Water floods 1,500-year-old winepress unearthed in area once known for wine production.
(photo credit: Israel Antiquities Authority)
A large, well-preserved 1,500-year-old winery has been exposed during a violent storm in the Sharon Plain region, located between the Mediterranean Sea and Samarian Hills, the Antiquities Authority announced Monday.
Ancient winery discovered in central Israel region during storm
According to IAA archeologist Alla Nagorski, the discovery was made off the Eyal Interchange several weeks ago when flooding and hail disrupted an excavation at the site, where natural gas lines are scheduled to be embedded.
The northern part of the Sharon Plain is considered the most historical wine region in Israel, and is where the first roots of Israeli wine were planted in modern times.

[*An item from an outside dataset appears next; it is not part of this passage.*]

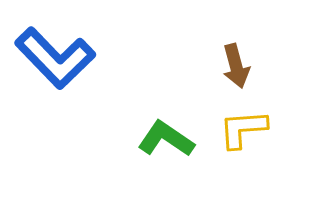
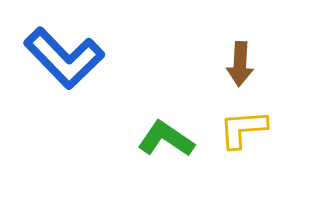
blue L-shape: moved 9 px right
brown arrow: moved 4 px right, 2 px up; rotated 18 degrees clockwise
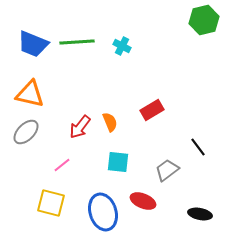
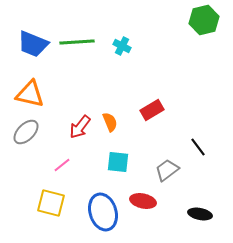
red ellipse: rotated 10 degrees counterclockwise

When water was pumped from the site, Nagorski said the well-preserved winery was found. She described it as impressive and rare.
“It is evident that great thought was invested in the engineering and construction,” she said. “The wine press is huge – 3 meters in diameter and 2 meters deep, and could accommodate 20 cubic meters of wine.”
Nagorski said numerous other wine presses have been exposed in Sharon, where the wine industry once thrived. In addition a warehouse was discovered housing jars.
Nagorski said the IAA would share its findings with the Saslove Winery and Visitor Center at Kibbutz Eyal.
While Israel’s winery industry was built on coastal vineyards, most of which were in the Mount Carmel or Shefela regions, in the last 20 years the northern region of the Golan and Galilee have become the largest wine regions by number of vineyards.
More recently, wineries from the Judean Hills have become increasingly popular. According to the late Daniel Rogov’s last Israel Wine Guide, half of the wineries listed in the “Top 12 Israeli Wineries” were from the Judean Hills region.